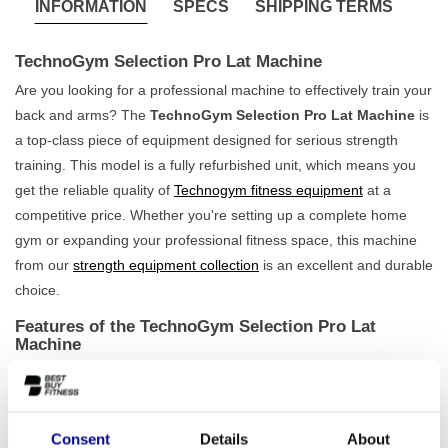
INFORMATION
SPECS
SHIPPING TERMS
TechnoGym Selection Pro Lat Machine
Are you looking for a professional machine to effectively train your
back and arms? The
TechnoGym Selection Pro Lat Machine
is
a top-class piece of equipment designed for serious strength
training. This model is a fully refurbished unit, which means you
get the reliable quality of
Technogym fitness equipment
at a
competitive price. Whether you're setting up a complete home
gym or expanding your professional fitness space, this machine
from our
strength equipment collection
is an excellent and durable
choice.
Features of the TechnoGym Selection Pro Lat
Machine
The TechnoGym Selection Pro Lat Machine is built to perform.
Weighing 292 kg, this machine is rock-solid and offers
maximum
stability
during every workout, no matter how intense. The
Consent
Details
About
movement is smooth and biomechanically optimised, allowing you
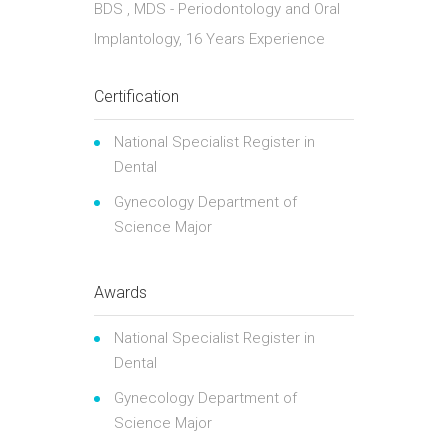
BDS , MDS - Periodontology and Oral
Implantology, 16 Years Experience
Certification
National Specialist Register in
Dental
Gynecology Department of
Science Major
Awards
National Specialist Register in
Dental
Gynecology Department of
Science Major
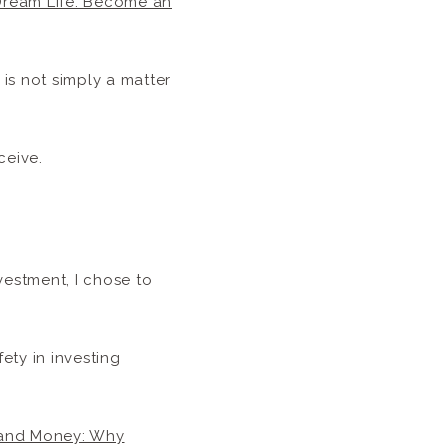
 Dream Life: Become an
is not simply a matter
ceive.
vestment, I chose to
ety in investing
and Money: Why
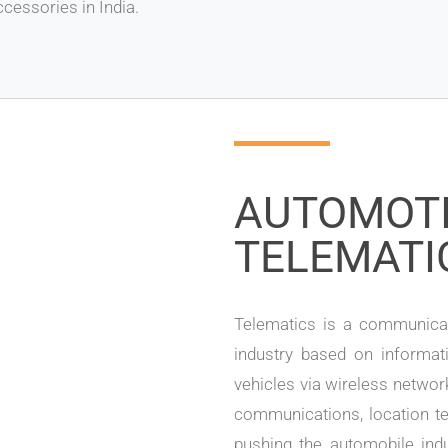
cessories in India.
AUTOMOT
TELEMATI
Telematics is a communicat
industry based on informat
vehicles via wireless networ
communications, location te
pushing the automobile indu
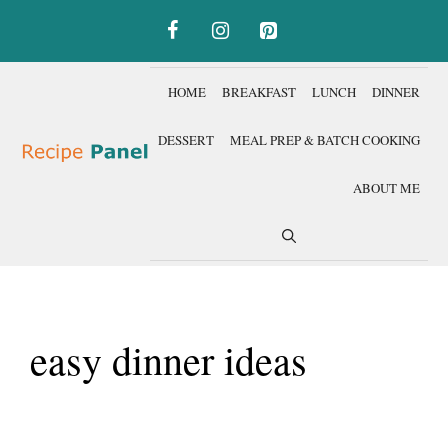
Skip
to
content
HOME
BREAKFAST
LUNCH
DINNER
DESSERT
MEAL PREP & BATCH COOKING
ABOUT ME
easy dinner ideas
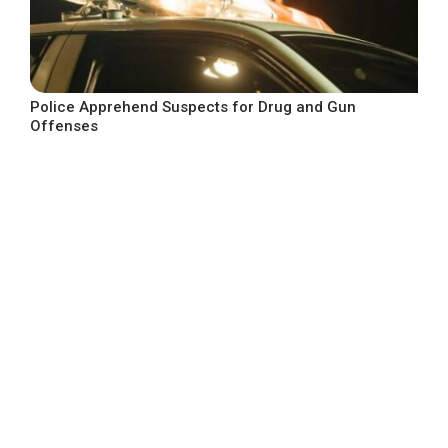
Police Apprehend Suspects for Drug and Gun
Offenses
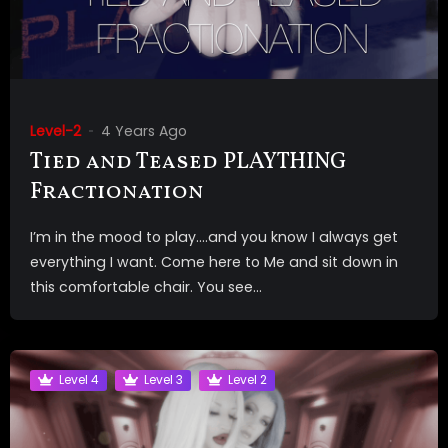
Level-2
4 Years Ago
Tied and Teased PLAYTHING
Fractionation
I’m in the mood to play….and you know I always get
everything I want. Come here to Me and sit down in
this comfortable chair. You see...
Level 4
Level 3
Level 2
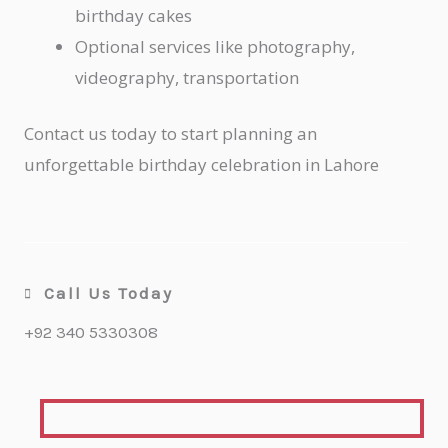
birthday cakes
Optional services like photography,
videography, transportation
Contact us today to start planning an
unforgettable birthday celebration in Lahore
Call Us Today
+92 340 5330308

What you are asked to do. Go through the material above and return each line that holds the word "birthday".

Output for this task.
birthday cakes
unforgettable birthday celebration in Lahore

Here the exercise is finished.